Шли годы, зрение портилось, и я подумала: «Что ж, раз мне все равно придется носить очки, пусть это будут ОЧКИ». Выбрала самую крупную оправу, которую у себя нашла, и вставила в нее линзы.

Хорошая работа, если можешь ЕЕ получить

К КОНЦУ 1940-х мой бизнес в области дизайна интерьеров был на подъеме. Однажды я искала ткань, а точнее, образ ткани, который представила себе в процессе работы над интерьером прекрасного дома в Лонг-Айленде, и почему-то была уверена, что она должна обнаружиться на полке одного из магазинов Нью-Йорка. Я хотела найти конкретную ткань – и не могла. Ее просто не существовало. И это сводило меня с ума.

По воле случая я встретила девушку, с которой вместе училась. Она работала на текстильном производстве, и я спросила, не подскажет ли она, где найти необходимую мне ткань. Она ответила, что не знает; но, если мне нужно что-то особенное, можно обратиться к ее отцу. Он оказался признанным гением текстиля: приехал в Америку с юга Италии с парой ручных ткацких станков и обосновался в Патерсоне, Нью-Джерси, где и запустил продажу своих диковинных тканей. В итоге он открыл небольшую фабрику в Лонг-Айленде и занялся производством тканей для оптовиков вроде Scalamandré, Lee Jofa и Schumacher.

Я приехала к Папе и рассказала, за какой тканью все это время охотилась. Он предложил мне набросать ее дизайн и обещал воплотить его, если рисунок придется ему по душе. Причем он мог позволить себе выпустить буквально считаные метры ткани, что было настоящим преимуществом: большинство производителей отказались бы от такого небольшого заказа, который стоил бы им слишком дорого. В итоге Папа воплотил ткань моей мечты в жизнь, и получилось просто шикарно. Вскоре он спросил меня, нет ли у меня других идей для тканей. И мы стали выпускать текстиль вместе. Я использовала результаты нашей работы в своих интерьерах или просто продавала их.

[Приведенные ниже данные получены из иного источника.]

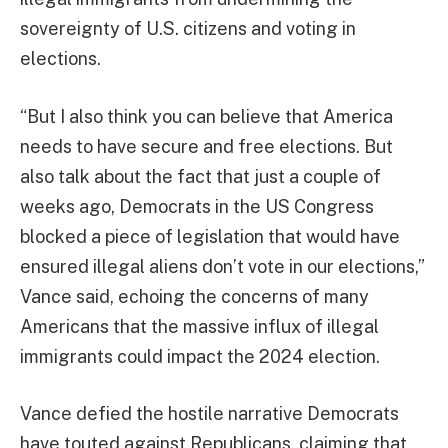
sovereignty of U.S. citizens and voting in
elections.
“But I also think you can believe that America
needs to have secure and free elections. But
also talk about the fact that just a couple of
weeks ago, Democrats in the US Congress
blocked a piece of legislation that would have
ensured illegal aliens don’t vote in our elections,”
Vance said, echoing the concerns of many
Americans that the massive influx of illegal
immigrants could impact the 2024 election.
Vance defied the hostile narrative Democrats
have touted against Republicans, claiming that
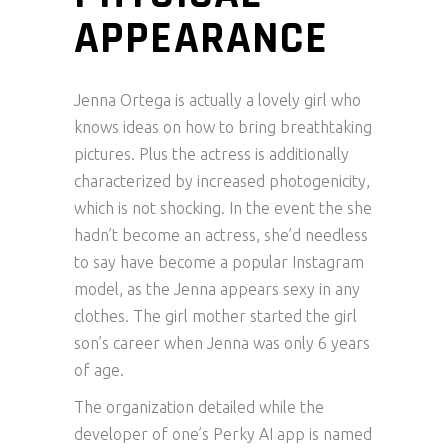
APPEARANCE
Jenna Ortega is actually a lovely girl who
knows ideas on how to bring breathtaking
pictures. Plus the actress is additionally
characterized by increased photogenicity,
which is not shocking. In the event the she
hadn’t become an actress, she’d needless
to say have become a popular Instagram
model, as the Jenna appears sexy in any
clothes. The girl mother started the girl
son’s career when Jenna was only 6 years
of age.
The organization detailed while the
developer of one’s Perky AI app is named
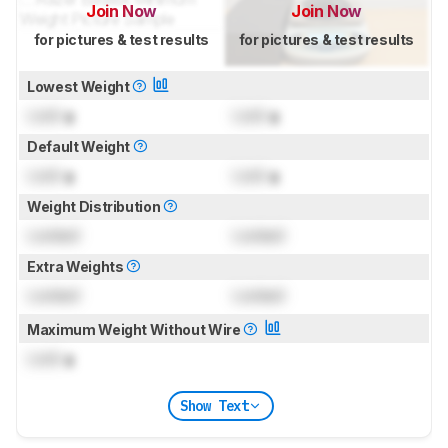
Join Now
Join Now
for pictures & test results
for pictures & test results
Lowest Weight
Lock
g
Lock
g
Default Weight
Lock
g
Lock
g
Weight Distribution
Locked
Locked
Extra Weights
Locked
Locked
Maximum Weight Without Wire
Lock
g
Show Text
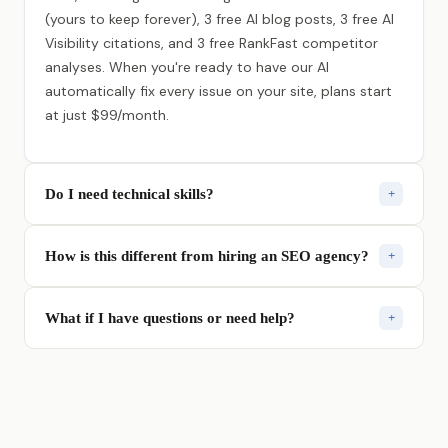
(yours to keep forever), 3 free AI blog posts, 3 free AI
Visibility citations, and 3 free RankFast competitor
analyses. When you're ready to have our AI
automatically fix every issue on your site, plans start
at just $99/month.
Do I need technical skills?
+
Not at all. Rank Authority was built for business
How is this different from hiring an SEO agency?
+
owners, not developers. If you can type your website
address, you can use it. Our AI handles all the
Agencies charge $2,000–$10,000/month, lock you
technical work so you don't have to.
What if I have questions or need help?
+
into contracts, and take weeks to make changes.
Rank Authority does the same work instantly with AI
We have real humans on standby — not chatbots. Call
— for a fraction of the cost. No contracts, no waiting.
us directly at (800) 395-9488 or email us. We're
available Monday–Friday, 8 AM–6 PM Pacific.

Однажды Папа предложил открыть совместное производство: он отвечал бы за работу фабрики, я – за дизайн, а Карл – за продажи и ведение бизнеса. Мы с Карлом согласились, что идея хорошая, но переживали, удастся ли претворить ее в жизнь. Лишней кучи денег у нас не было. Нужно было покрывать повседневные расходы. В то время Карл работал в компании своего отца.

Мы решили, что сначала нужно исследовать рынок. В те дни дизайном интерьеров в основном занимались компании с большим штатом сотрудников, а не отдельные энтузиасты с парой помощников, как принято сегодня. Мы выпустили несколько образцов, и Карл договорился о ланчах с парой дизайнеров. Реакция была положительной, так что мы продолжили.

Наконец, образцов стало так много, что их пришлось сложить в чемодан, который в скором времени стал слишком тяжелым, чтобы Карл мог носить его с собой. Тогда он приделал к чемодану колесики и, кстати, оказался первым, кто до этого додумался. Если бы он запатентовал свое изобретение, возможно, нам до конца жизни можно было бы больше ничего не делать. Но когда я об этом упоминала, Карл всегда отмахивался: «Не переживай, только представь, сколько веселья тогда прошло бы мимо нас».

У нас накопилось очень-очень много образцов. Потому что каждый раз, когда Папа выполнял какой-то заказ, он отрезал кусок ткани и вручал его мне. И вот чемодан уже трещал по швам: его едва можно было закрыть, особенно учитывая, что основное место в нем занимала тяжелая старинная атласная тафта. Тогда мне и пришла в голову идея создания цветастого одеяла. Я привезла все образцы на фабрику, отрезала от каждого по кусочку около 30 см и скомпоновала их по цветам, чтобы все вместе смотрелось гармонично.

И вот однажды, после многократных попыток, мы наконец договорились о встрече с Дороти Дрейпер, ведущим декоратором того времени. И как раз утром перед этой встречей с фабрики прислали готовое одеяло. Карл положил его в чемодан поверх остальных тканей и поехал.

Когда его пригласили войти, миссис Дрейпер, дама весьма корпулентная, стояла за огромным раскройным столом, который служил ей еще и письменным.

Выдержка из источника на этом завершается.